Vamos a matar l’Espana

giugno 22, 2008 di  
Inserito in Euro 2008

Tradizione contro cronaca, bellezza contro concretezza, c.t. vecchio contro c.t. giovane, nazionale fresca contro nazionale navigata. O se vogliamo spaghetti contro paella e più semplicemente Furie Rosse contro azzurri. In qualsiasi modo lo vogliate interpretare, l’ultimo quarto di finale in programma stasera a Vienna offre un piatto ricco più che mai.
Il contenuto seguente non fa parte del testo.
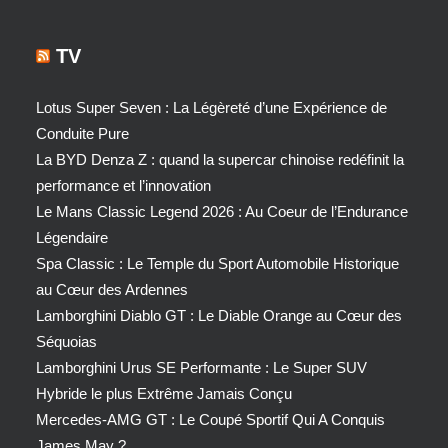
TV
Lotus Super Seven : La Légèreté d’une Expérience de
Conduite Pure
La BYD Denza Z : quand la supercar chinoise redéfinit la
performance et l’innovation
Le Mans Classic Legend 2026 : Au Coeur de l’Endurance
Légendaire
Spa Classic : Le Temple du Sport Automobile Historique
au Cœur des Ardennes
Lamborghini Diablo GT : Le Diable Orange au Cœur des
Séquoias
Lamborghini Urus SE Performante : Le Super SUV
Hybride le plus Extrême Jamais Conçu
Mercedes-AMG GT : Le Coupé Sportif Qui A Conquis
James May ?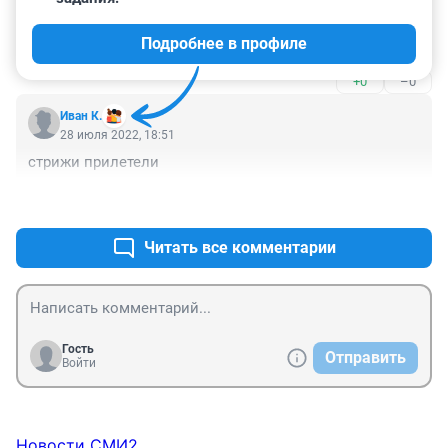
Гость
28 июля 2022, 23:43
Подробнее в профиле
ЖК уничтожат чтоли
+0
–0
Иван К.
28 июля 2022, 18:51
стрижи прилетели
+0
–0
Читать все комментарии
Гость
Отправить
Войти
Новости СМИ2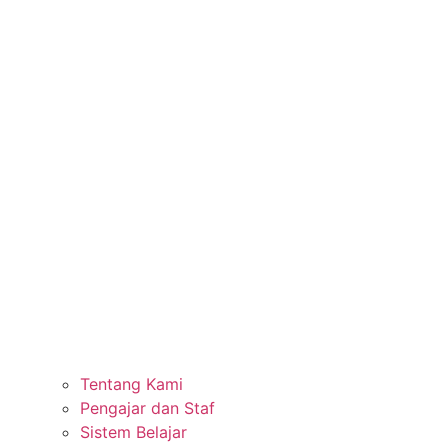
Tentang Kami
Pengajar dan Staf
Sistem Belajar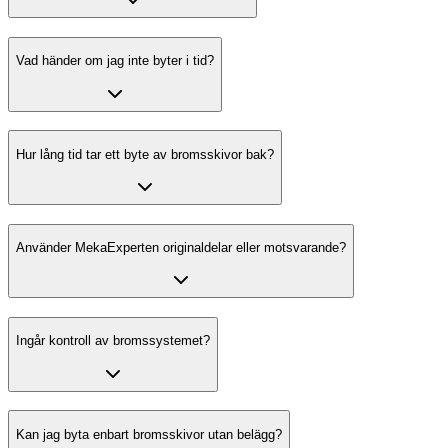
Vad händer om jag inte byter i tid?
Hur lång tid tar ett byte av bromsskivor bak?
Använder MekaExperten originaldelar eller motsvarande?
Ingår kontroll av bromssystemet?
Kan jag byta enbart bromsskivor utan belägg?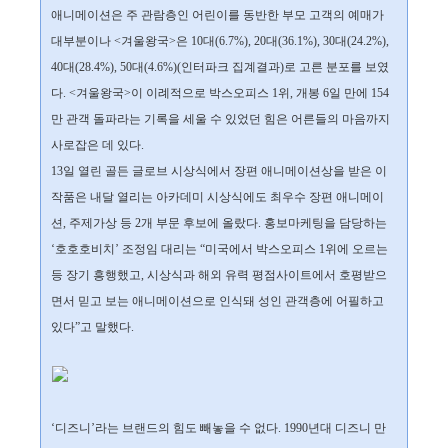
애니메이션은 주 관람층인 어린이를 동반한 부모 고객의 예매가
대부분이나 <겨울왕국>은 10대(6.7%), 20대(36.1%), 30대(24.2%),
40대(28.4%), 50대(4.6%)(인터파크 집계결과)로 고른 분포를 보였
다. <겨울왕국>이 이례적으로 박스오피스 1위, 개봉 6일 만에 154
만 관객 돌파라는 기록을 세울 수 있었던 힘은 어른들의 마음까지
사로잡은 데 있다.
13일 열린 골든 글로브 시상식에서 장편 애니메이션상을 받은 이
작품은 내달 열리는 아카데미 시상식에도 최우수 장편 애니메이
션, 주제가상 등 2개 부문 후보에 올랐다. 홍보마케팅을 담당하는
‘호호호비치’ 조정임 대리는 “미국에서 박스오피스 1위에 오르는
등 장기 흥행했고, 시상식과 해외 유력 평점사이트에서 호평받으
면서 믿고 보는 애니메이션으로 인식돼 성인 관객층에 어필하고
있다”고 말했다.
‘디즈니’라는 브랜드의 힘도 빼놓을 수 없다. 1990년대 디즈니 만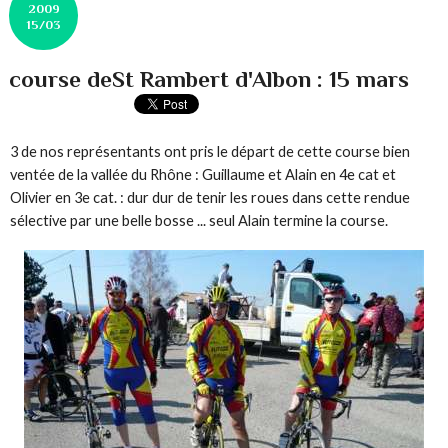
2009
15/03
course deSt Rambert d'Albon : 15 mars
3 de nos représentants ont pris le départ de cette course bien
ventée de la vallée du Rhône : Guillaume et Alain en 4e cat et
Olivier en 3e cat. : dur dur de tenir les roues dans cette rendue
sélective par une belle bosse ... seul Alain termine la course.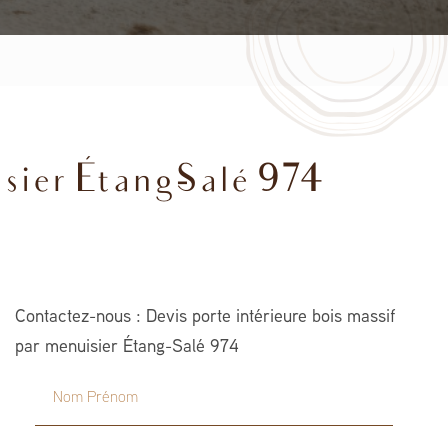
sier Étang-Salé 974
Contactez-nous : Devis porte intérieure bois massif
par menuisier Étang-Salé 974
Nom Prénom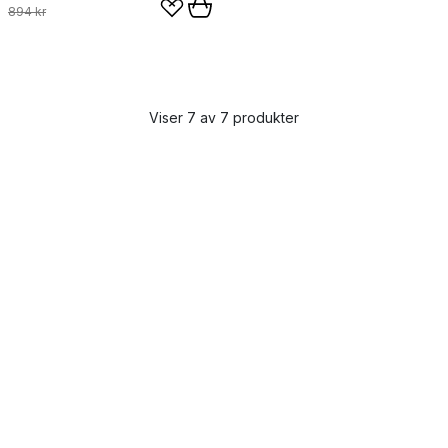
894 kr
Viser 7 av 7 produkter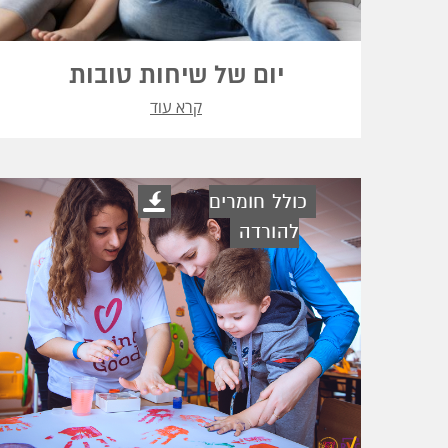
יום של שיחות טובות
קרא עוד
כולל חומרים
להורדה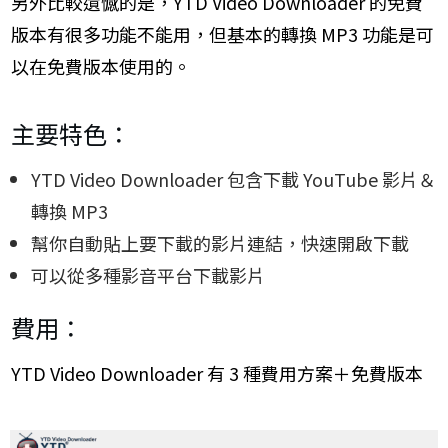
另外比較遺憾的是，YTD Video Downloader 的免費
版本有很多功能不能用，但基本的轉換 MP3 功能是可
以在免費版本使用的。
主要特色：
YTD Video Downloader 包含下載 YouTube 影片＆
轉換 MP3
幫你自動貼上要下載的影片連結，快速開啟下載
可以從多種影音平台下載影片
費用：
YTD Video Downloader 有 3 種費用方案＋免費版本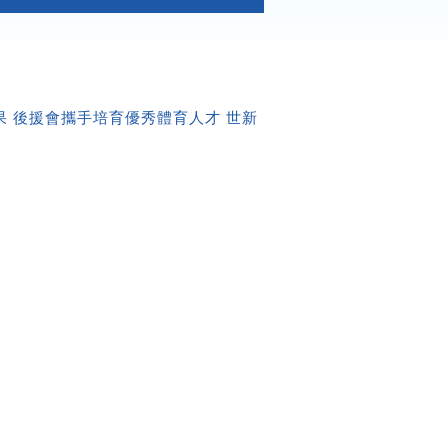
果 後援會攜手培育優秀體育人才 世新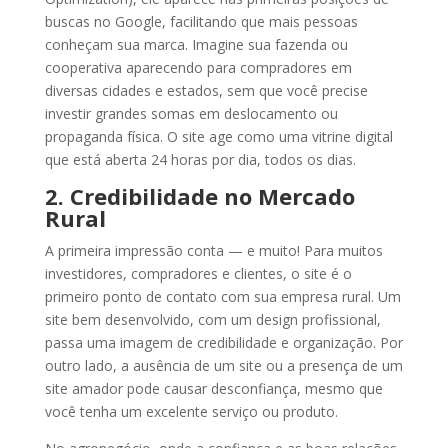
buscas no Google, facilitando que mais pessoas
conheçam sua marca. Imagine sua fazenda ou
cooperativa aparecendo para compradores em
diversas cidades e estados, sem que você precise
investir grandes somas em deslocamento ou
propaganda física. O site age como uma vitrine digital
que está aberta 24 horas por dia, todos os dias.
2. Credibilidade no Mercado
Rural
A primeira impressão conta — e muito! Para muitos
investidores, compradores e clientes, o site é o
primeiro ponto de contato com sua empresa rural. Um
site bem desenvolvido, com um design profissional,
passa uma imagem de credibilidade e organização. Por
outro lado, a ausência de um site ou a presença de um
site amador pode causar desconfiança, mesmo que
você tenha um excelente serviço ou produto.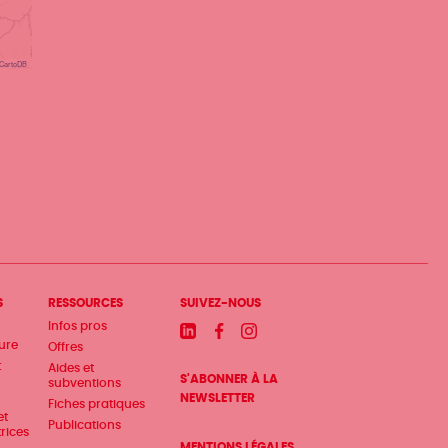
CartoDB
S
RESSOURCES
SUIVEZ-NOUS
Infos pros
Linkedin
Facebook
Instagram
ture
Offres
t
Aides et
S'ABONNER À LA
subventions
NEWSLETTER
Fiches pratiques
et
Publications
trices
MENTIONS LÉGALES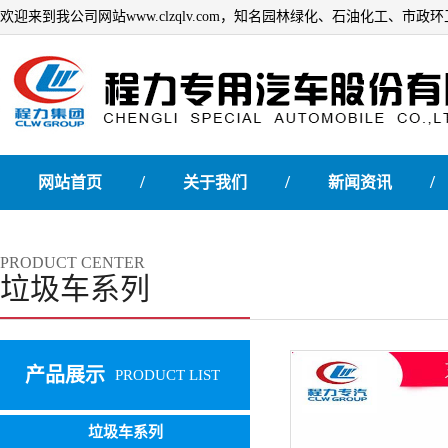
欢迎来到我公司网站www.clzqlv.com，知名园林绿化、石油化工、市
/
/
/
网站首页
关于我们
新闻资讯
PRODUCT CENTER
垃圾车系列
产品展示
PRODUCT LIST
垃圾车系列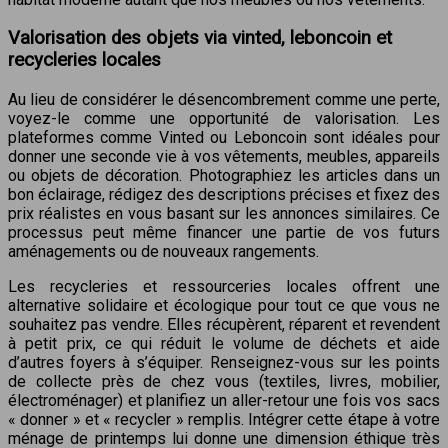
Valorisation des objets via vinted, leboncoin et
recycleries locales
Au lieu de considérer le désencombrement comme une perte,
voyez-le comme une opportunité de valorisation. Les
plateformes comme Vinted ou Leboncoin sont idéales pour
donner une seconde vie à vos vêtements, meubles, appareils
ou objets de décoration. Photographiez les articles dans un
bon éclairage, rédigez des descriptions précises et fixez des
prix réalistes en vous basant sur les annonces similaires. Ce
processus peut même financer une partie de vos futurs
aménagements ou de nouveaux rangements.
Les recycleries et ressourceries locales offrent une
alternative solidaire et écologique pour tout ce que vous ne
souhaitez pas vendre. Elles récupèrent, réparent et revendent
à petit prix, ce qui réduit le volume de déchets et aide
d’autres foyers à s’équiper. Renseignez-vous sur les points
de collecte près de chez vous (textiles, livres, mobilier,
électroménager) et planifiez un aller-retour une fois vos sacs
« donner » et « recycler » remplis. Intégrer cette étape à votre
ménage de printemps lui donne une dimension éthique très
Questo Europeo sembra fatto apposta per infrangere tabù, spezzare pronostici. La tiritera “sono 30 anni che non ci battono” o “30 che non li battiamo” è contata ben poco, come tutti abbiamo visto. Sarebbe meglio allora non evocare un dato statistico: gli spagnoli non ci battono in competizioni ufficiali dal primo dopoguerra, dalle Olimpiadi di Anversa del 1920. E in un europeo non ci hanno mai eliminati. L’ultimo ricordo ci porta ai Mondiali americani del 94′, quando la nazionale di Sacchi mandò ko le Furie Rosse proprio ai quarti (e ridai…). I quotidiani spagnoli hanno riesumato quel ricordo, focalizzandosi sulla gomitata rifilata da Tassotti a Luis Enrique. Il Marca ha titolato: “Italia, esto no se olvida” (questo non si dimentica). Speriamo che, almeno stavolta, la storia si ripeta. Gomitata esclusa, of course.

Se la tradizione dice Italia, la cronaca ribatte Spagna. Gli uomini di Aragones sono in striscia positiva da 19 partite ed hanno vinto le ultime 9 gare. La Roja ha il miglior centrocampo del mondo, tant’è che Aragones si prende il lusso di tenere  in panchina gente del calibro di Xabi Alonso e Fabregas. Davanti Villa è in iraddidio (4 reti sinora), Torres è un Nino pronto ad abbattersi contro la nostra difesa. Come se non bastasse, la Roja ci ha battuto nell’ultimo scontro diretto, 1-0 in amichevole ad Elche, golazo del bomber del Valencia. Le premesse per batterci, dunque, ci sono tutte. Ma i leoni del girone di qualificazione (Portogallo, Croazia e Olanda) si sono trasformati tutti in agnellini al momento della verità. Sarà così anche per la Roja?

Il morale degli azzurri è alto. Abbiamo superato la montagna del primo turno con fatica e grinta, come al solito ci siamo esaltati nel momento di maggior difficoltà. Oggi affronteremo la Spagna senza Gattuso e Pirlo. Assenze pesanti, soprattutto la seconda. Dovrebbe debuttare dal primo minuto Aquilani, ragazzo dalle indiscusse qualità, oppure spazio a Camoranesi, apparso però  poco in palla. Sarà fondamentale imbrigliare il loro centrocampo, non lasciare troppi spazi ai velocissimi Silva, Torres e Villa. In attacco dovrebbe essere riconfermato Cassano e, ovviamente, Toni. Dal talento di Bari Vecchia, sin qui disciplinatissimo, ci si aspetta una cassanata (nel senso buono, s’intende). Gli iberici temono una vendetta per tutti gli sfottò rivolti al numero 18 azzurro durante la parentesi madridista. Il bomber di Pavullo, invece, vuole sbloccarsi e tornare ad essere il centravanti che tutti conosciamo. Il baffetto nuovo di zecca e i colpi alle orecchie dei compagni vanno letti in chiave scaramantica. Ci auguriamo tutti che Luca indossi i panni del torero, un pò come in Uefa contro il Getafe.